What is required: Look through the records and copy each line that has "sleeve" in it.

Entries provided:
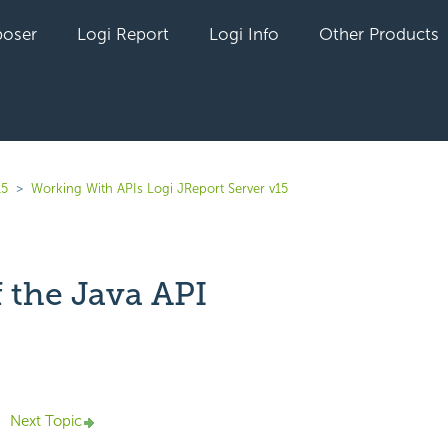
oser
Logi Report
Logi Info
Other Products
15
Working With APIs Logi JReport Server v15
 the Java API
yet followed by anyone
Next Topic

--

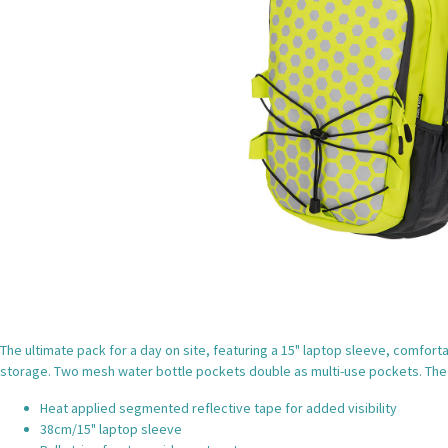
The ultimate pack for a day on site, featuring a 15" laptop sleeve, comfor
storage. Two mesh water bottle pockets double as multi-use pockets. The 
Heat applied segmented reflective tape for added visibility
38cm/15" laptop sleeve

Exercise response:
The ultimate pack for a day on site, featuring a 15" laptop sleeve, comfor
38cm/15" laptop sleeve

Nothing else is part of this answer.